What CLS therapists offer is individual therapy and couples work to help clients who are struggling with sexual behaviors that are negatively impacting their mental health, their job, and or their relationships. We work frequently with clients who are having affairs, hook-ups or encounters with sex workers that feel split off from their own sense of what it right, and hurts their partners or spouses when it’s discovered. On Oct. 20th, I’ll be co-leading a small group-oriented men’s therapy group that creates a safe space for all those in distress to come together and reassess how their sexual habits have gotten out of control and learn new skill to help their behavior align with their own values. Sexual shame thrives in secrecy, and addressing it head-on with others sharing the same difficulties helps to chip away at the shame while allowing a space to consider and create new choices that are supported in a sexual health plan that belongs to you.
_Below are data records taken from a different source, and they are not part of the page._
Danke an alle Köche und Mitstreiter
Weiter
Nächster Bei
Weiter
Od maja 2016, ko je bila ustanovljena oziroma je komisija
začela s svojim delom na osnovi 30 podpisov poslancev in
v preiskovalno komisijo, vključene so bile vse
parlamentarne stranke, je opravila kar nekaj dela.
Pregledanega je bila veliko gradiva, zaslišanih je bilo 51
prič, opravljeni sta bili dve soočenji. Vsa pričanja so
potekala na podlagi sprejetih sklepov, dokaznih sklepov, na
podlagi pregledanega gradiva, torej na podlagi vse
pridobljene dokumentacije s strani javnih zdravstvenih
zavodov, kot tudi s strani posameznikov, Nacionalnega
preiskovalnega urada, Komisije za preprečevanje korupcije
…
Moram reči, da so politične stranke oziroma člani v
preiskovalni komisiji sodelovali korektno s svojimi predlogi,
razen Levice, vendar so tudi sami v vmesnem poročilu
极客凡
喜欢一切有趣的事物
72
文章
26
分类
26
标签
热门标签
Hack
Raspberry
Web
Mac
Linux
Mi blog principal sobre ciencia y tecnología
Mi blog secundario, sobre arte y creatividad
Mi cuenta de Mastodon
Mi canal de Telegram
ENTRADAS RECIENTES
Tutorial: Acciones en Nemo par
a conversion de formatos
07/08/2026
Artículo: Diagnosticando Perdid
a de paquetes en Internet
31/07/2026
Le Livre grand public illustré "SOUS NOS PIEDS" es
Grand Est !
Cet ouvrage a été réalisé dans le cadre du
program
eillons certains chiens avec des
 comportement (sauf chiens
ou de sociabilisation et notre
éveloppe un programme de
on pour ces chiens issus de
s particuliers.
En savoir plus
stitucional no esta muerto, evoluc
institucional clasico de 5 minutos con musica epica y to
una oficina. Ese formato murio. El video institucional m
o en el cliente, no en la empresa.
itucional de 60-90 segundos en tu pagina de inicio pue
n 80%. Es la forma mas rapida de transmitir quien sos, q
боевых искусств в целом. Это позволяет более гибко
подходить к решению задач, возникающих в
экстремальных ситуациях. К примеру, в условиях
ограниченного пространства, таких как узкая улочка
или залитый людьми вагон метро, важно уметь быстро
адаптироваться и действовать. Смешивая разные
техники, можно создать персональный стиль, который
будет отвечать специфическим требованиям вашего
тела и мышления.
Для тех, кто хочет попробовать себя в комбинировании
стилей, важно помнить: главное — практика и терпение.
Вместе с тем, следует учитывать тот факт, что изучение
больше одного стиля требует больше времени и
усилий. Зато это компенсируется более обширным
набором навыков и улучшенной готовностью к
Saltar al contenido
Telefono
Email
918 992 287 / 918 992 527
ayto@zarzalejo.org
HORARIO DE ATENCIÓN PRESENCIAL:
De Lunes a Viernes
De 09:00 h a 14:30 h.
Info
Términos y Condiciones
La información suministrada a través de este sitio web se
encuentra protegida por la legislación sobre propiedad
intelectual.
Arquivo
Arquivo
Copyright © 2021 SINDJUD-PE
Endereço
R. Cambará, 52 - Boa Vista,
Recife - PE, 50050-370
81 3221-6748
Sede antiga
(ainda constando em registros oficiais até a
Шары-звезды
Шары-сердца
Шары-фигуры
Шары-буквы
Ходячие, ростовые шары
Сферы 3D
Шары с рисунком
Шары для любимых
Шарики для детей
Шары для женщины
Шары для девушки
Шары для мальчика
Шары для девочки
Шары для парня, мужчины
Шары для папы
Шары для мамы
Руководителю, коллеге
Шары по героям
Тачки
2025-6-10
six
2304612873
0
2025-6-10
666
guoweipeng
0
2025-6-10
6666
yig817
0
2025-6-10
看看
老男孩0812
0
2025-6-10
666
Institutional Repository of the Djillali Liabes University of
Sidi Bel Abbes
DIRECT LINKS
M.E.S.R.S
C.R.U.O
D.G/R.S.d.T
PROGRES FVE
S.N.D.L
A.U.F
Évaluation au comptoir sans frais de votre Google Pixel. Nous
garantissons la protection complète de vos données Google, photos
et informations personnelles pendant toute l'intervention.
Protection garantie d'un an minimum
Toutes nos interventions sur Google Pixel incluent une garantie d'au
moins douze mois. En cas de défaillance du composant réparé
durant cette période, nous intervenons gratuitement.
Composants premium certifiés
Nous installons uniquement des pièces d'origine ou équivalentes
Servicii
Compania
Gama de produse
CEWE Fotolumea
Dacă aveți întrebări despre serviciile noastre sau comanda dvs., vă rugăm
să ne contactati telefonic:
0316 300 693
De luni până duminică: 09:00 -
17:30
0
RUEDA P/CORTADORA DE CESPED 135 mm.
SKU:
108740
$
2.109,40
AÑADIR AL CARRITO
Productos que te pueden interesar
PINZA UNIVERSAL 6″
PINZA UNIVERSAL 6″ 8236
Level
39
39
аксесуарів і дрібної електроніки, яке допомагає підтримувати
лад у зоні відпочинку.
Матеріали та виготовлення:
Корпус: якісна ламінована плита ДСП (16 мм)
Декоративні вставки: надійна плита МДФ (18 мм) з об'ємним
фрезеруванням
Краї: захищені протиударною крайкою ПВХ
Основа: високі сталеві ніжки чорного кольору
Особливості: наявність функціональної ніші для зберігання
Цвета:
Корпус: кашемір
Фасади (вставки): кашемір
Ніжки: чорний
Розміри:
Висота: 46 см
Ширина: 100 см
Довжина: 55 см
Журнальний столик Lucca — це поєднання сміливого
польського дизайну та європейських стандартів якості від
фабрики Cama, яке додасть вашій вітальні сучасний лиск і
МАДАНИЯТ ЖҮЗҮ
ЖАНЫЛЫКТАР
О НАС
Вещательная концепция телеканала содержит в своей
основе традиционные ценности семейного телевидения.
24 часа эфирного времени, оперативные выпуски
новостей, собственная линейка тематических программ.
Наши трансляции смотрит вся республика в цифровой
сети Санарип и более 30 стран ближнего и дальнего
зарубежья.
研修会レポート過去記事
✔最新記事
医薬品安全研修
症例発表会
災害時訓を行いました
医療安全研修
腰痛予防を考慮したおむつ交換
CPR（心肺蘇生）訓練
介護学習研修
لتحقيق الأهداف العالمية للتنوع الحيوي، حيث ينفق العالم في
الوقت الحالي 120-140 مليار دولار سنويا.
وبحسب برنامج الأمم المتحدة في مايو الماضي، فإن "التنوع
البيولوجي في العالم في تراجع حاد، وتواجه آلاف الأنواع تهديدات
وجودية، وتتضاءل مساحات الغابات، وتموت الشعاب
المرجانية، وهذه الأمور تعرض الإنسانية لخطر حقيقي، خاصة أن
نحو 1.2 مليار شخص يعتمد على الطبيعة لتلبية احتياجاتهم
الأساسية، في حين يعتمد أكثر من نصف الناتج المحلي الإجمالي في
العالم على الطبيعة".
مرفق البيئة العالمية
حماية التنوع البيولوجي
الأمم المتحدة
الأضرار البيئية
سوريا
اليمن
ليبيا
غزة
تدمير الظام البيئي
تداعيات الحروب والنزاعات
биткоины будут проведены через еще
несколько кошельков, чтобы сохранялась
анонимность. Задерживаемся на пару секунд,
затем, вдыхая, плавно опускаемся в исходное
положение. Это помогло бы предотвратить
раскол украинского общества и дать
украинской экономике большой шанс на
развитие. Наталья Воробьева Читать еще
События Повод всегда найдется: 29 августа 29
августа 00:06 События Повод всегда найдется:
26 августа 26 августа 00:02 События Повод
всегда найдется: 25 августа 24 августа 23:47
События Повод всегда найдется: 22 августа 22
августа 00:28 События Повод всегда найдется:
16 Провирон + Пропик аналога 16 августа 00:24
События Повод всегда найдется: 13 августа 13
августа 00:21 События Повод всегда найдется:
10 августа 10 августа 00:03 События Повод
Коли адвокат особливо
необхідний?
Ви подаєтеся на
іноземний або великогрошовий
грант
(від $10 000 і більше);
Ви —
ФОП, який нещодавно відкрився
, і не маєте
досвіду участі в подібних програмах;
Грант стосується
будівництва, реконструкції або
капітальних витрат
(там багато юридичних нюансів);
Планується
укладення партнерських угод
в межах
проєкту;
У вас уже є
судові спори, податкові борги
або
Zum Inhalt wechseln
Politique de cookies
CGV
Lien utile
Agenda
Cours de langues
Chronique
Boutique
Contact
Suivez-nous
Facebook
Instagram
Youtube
I am co-leading the 6-week Men’s Out of Control Sexual Health group with my colleague Shimmy Feintuch LCSW. It is designed for those identifying as male who feel that their sexual behaviors are out of control and that they want to get more information on why they’ve continued these behaviors despite its negative impact. If you feel this group could help you or someone you know please email my intake coordinator for more information: coordinator@centerforloveansex.com
The goals for this group include:
- Having each member define what their sexual health goals are
- Identifying the internal conflicts they have regarding these goals and their current behaviors
- Learning about potential underlying disorders which may have never been diagnosed and treated before that contribute to their behavior like: Depression, Panic Disorder, Obsessive Compulsive Disorder, ADHD, PTSD, Bipolar Disorder and finding sources for treatment
- Learning new stress and coping mechanisms including: mindfulness, CBT, Embodied recovery for trauma-induced dissociation
- Developing integrated and positive coping in their sexual lives
- Relational skills to communicate sexual desires to existing and future partners
- Increasing one’s core Sex EsteemⓇ
While the last task force of the DSM (#5) considered the term Hypersexual Disorder, they felt there wasn’t enough solid evidence to prove that this best describes a clinical pattern of behavior. The most recent International Classification of Disorders-#11 did include Compulsive Sexual Behavior Disorder, defining the pattern as repetitive sexual activities that may become an essential focus of a person’s life to the point that they neglect their health and personal care or other interests, activities and responsibilities. Other symptoms may include continued repetitive sexual behavior despite negative consequences or receiving little or no satisfaction from the behavior.”
So while there are many diagnostic names and criteria still being studied by American researchers and clinicians for a pattern of compulsive sexual behaviors, NONE of these terms include the wording or clinical treatment framework of addiction.